> _Assignment_:
Once the pictures are set aside, output all the records exactly.
== Data supplied
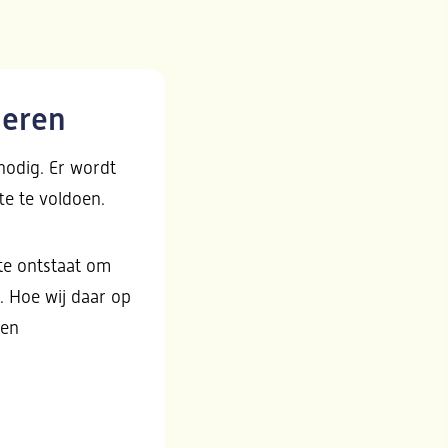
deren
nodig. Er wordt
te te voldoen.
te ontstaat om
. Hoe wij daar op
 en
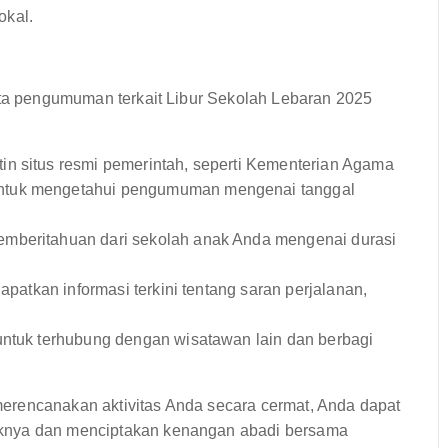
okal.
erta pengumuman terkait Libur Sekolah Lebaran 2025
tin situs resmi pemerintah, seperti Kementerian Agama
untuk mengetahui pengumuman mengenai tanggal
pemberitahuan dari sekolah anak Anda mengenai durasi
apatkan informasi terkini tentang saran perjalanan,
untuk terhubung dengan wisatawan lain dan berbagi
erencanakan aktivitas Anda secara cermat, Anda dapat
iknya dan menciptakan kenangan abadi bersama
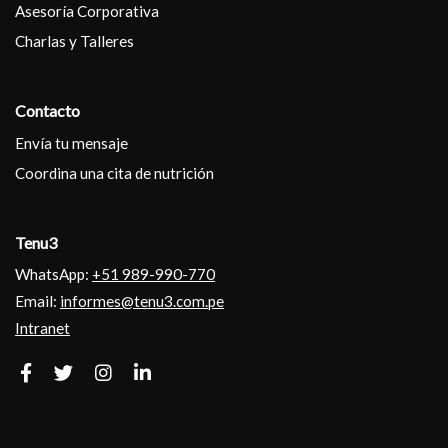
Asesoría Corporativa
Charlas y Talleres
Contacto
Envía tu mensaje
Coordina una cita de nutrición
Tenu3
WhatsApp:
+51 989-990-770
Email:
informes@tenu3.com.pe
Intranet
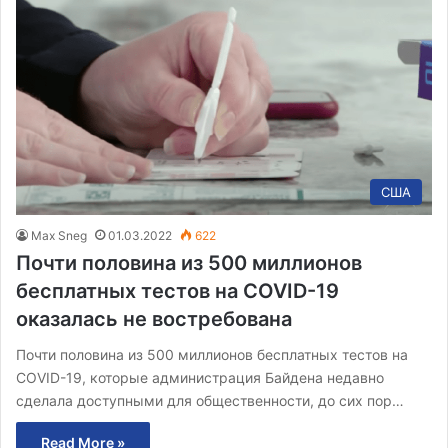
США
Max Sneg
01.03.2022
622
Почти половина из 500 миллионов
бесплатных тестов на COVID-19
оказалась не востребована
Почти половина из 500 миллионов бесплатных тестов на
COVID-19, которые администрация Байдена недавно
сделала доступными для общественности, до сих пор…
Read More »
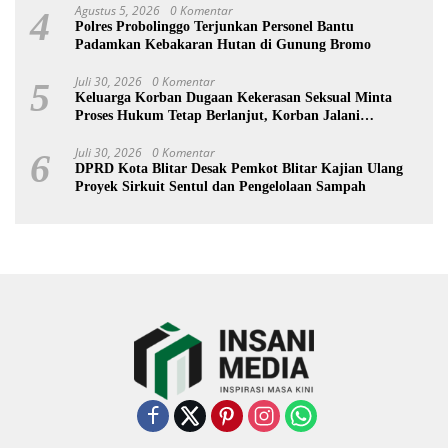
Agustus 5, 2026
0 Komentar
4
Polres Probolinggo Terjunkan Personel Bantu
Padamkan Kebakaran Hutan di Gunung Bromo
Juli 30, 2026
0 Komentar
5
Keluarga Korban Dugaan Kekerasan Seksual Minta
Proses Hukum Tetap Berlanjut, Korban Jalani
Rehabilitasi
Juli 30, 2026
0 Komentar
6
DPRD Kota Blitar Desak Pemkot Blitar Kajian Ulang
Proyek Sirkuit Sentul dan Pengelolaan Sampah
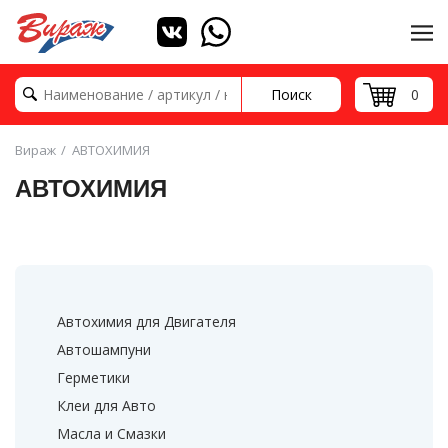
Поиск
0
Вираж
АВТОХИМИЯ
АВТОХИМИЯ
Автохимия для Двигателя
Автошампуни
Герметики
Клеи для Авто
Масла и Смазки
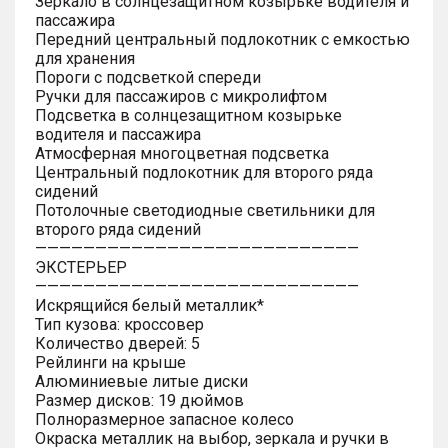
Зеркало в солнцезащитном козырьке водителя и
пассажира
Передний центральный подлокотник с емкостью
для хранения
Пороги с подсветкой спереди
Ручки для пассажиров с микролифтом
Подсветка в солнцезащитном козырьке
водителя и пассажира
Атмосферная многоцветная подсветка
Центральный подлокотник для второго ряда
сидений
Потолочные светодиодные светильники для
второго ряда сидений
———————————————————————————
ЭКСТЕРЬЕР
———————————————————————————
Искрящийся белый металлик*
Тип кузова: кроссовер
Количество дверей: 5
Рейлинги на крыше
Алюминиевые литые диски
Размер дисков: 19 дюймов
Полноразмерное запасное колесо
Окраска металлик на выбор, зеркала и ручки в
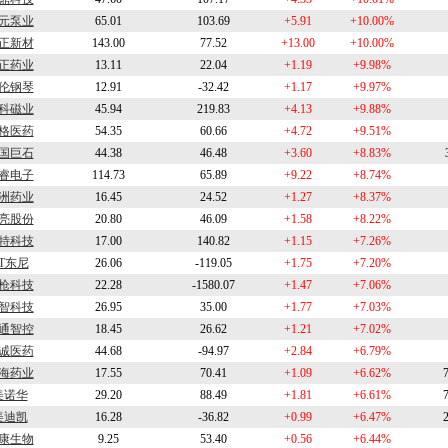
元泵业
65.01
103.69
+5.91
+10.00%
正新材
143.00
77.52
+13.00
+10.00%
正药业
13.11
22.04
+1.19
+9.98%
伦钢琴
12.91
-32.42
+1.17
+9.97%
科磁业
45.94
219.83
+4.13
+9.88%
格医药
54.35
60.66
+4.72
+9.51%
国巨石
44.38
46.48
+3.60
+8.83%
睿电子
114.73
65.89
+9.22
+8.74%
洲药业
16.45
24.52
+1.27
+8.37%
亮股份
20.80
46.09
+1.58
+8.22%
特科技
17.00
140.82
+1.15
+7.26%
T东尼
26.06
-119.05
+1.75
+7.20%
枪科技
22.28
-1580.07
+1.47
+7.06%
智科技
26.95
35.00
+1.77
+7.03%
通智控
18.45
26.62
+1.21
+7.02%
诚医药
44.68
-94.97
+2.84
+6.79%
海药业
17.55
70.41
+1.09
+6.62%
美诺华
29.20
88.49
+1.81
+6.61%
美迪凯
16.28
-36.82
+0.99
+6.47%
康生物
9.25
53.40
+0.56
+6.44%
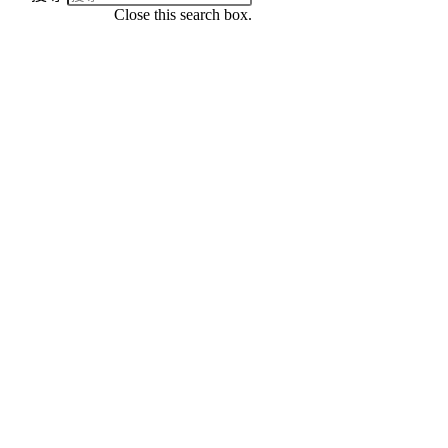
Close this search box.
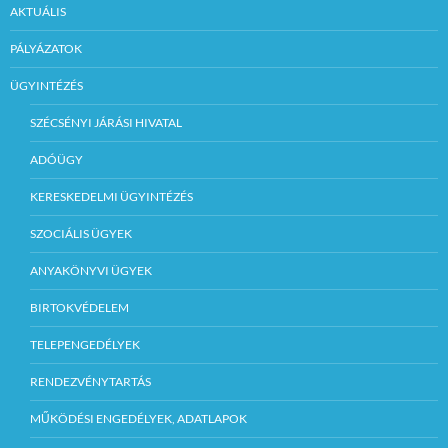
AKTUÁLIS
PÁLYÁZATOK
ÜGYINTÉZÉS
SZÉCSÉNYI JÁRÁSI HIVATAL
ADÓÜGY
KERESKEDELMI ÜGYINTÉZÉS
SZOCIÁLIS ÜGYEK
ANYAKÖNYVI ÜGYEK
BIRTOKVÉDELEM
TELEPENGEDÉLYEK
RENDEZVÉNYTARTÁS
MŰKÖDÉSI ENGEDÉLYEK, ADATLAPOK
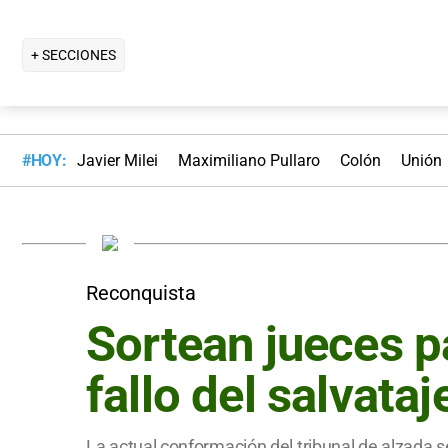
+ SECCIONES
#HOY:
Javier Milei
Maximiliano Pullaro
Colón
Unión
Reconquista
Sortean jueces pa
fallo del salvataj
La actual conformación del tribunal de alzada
====
> _Worked solution_:
deren
nodig. Er wordt
te te voldoen.
te ontstaat om
. Hoe wij daar op
 en
okal.
erta pengumuman terkait Libur Sekolah Lebaran 2025
tin situs resmi pemerintah, seperti Kementerian Agama
untuk mengetahui pengumuman mengenai tanggal
pemberitahuan dari sekolah anak Anda mengenai durasi
apatkan informasi terkini tentang saran perjalanan,
untuk terhubung dengan wisatawan lain dan berbagi
erencanakan aktivitas Anda secara cermat, Anda dapat
iknya dan menciptakan kenangan abadi bersama
Asesoría Corporativa
Charlas y Talleres
Contacto
Envía tu mensaje
Coordina una cita de nutrición
Tenu3
WhatsApp:
+51 989-990-770
Email:
informes@tenu3.com.pe
Intranet
США
Max Sneg
01.03.2022
622
Почти половина из 500 миллионов
бесплатных тестов на COVID-19
оказалась не востребована
Почти половина из 500 миллионов бесплатных тестов на
COVID-19, которые администрация Байдена недавно
сделала доступными для общественности, до сих пор…
Read More »
Agustus 5, 2026
0 Komentar
4
Polres Probolinggo Terjunkan Personel Bantu
Padamkan Kebakaran Hutan di Gunung Bromo
Juli 30, 2026
0 Komentar
5
Keluarga Korban Dugaan Kekerasan Seksual Minta
Proses Hukum Tetap Berlanjut, Korban Jalani
Rehabilitasi
Juli 30, 2026
0 Komentar
6
DPRD Kota Blitar Desak Pemkot Blitar Kajian Ulang
Proyek Sirkuit Sentul dan Pengelolaan Sampah
Поиск
0
Вираж
АВТОХИМИЯ
АВТОХИМИЯ
Автохимия для Двигателя
Автошампуни
Герметики
Клеи для Авто
Масла и Смазки
Зеркало в солнцезащитном козырьке водителя и
пассажира
Передний центральный подлокотник с емкостью
для хранения
Пороги с подсветкой спереди
Ручки для пассажиров с микролифтом
Подсветка в солнцезащитном козырьке
водителя и пассажира
Атмосферная многоцветная подсветка
Центральный подлокотник для второго ряда
сидений
Потолочные светодиодные светильники для
второго ряда сидений
———————————————————————————
ЭКСТЕРЬЕР
———————————————————————————
Искрящийся белый металлик*
Тип кузова: кроссовер
Количество дверей: 5
Рейлинги на крыше
Алюминиевые литые диски
Размер дисков: 19 дюймов
Полноразмерное запасное колесо
Окраска металлик на выбор, зеркала и ручки в
元泵业
65.01
103.69
+5.91
+10.00%
正新材
143.00
77.52
+13.00
+10.00%
正药业
13.11
22.04
+1.19
+9.98%
伦钢琴
12.91
-32.42
+1.17
+9.97%
科磁业
45.94
219.83
+4.13
+9.88%
格医药
54.35
60.66
+4.72
+9.51%
国巨石
44.38
46.48
+3.60
+8.83%
睿电子
114.73
65.89
+9.22
+8.74%
洲药业
16.45
24.52
+1.27
+8.37%
亮股份
20.80
46.09
+1.58
+8.22%
特科技
17.00
140.82
+1.15
+7.26%
T东尼
26.06
-119.05
+1.75
+7.20%
枪科技
22.28
-1580.07
+1.47
+7.06%
智科技
26.95
35.00
+1.77
+7.03%
通智控
18.45
26.62
+1.21
+7.02%
诚医药
44.68
-94.97
+2.84
+6.79%
海药业
17.55
70.41
+1.09
+6.62%
美诺华
29.20
88.49
+1.81
+6.61%
美迪凯
16.28
-36.82
+0.99
+6.47%
康生物
9.25
53.40
+0.56
+6.44%
Close this search box.
AKTUÁLIS
PÁLYÁZATOK
ÜGYINTÉZÉS
SZÉCSÉNYI JÁRÁSI HIVATAL
ADÓÜGY
KERESKEDELMI ÜGYINTÉZÉS
SZOCIÁLIS ÜGYEK
ANYAKÖNYVI ÜGYEK
BIRTOKVÉDELEM
TELEPENGEDÉLYEK
RENDEZVÉNYTARTÁS
MŰKÖDÉSI ENGEDÉLYEK, ADATLAPOK
+ SECCIONES
#HOY:
Javier Milei
Maximiliano Pullaro
Colón
Unión
Reconquista
Sortean jueces pa
fallo del salvataj
La actual conformación del tribunal de alzada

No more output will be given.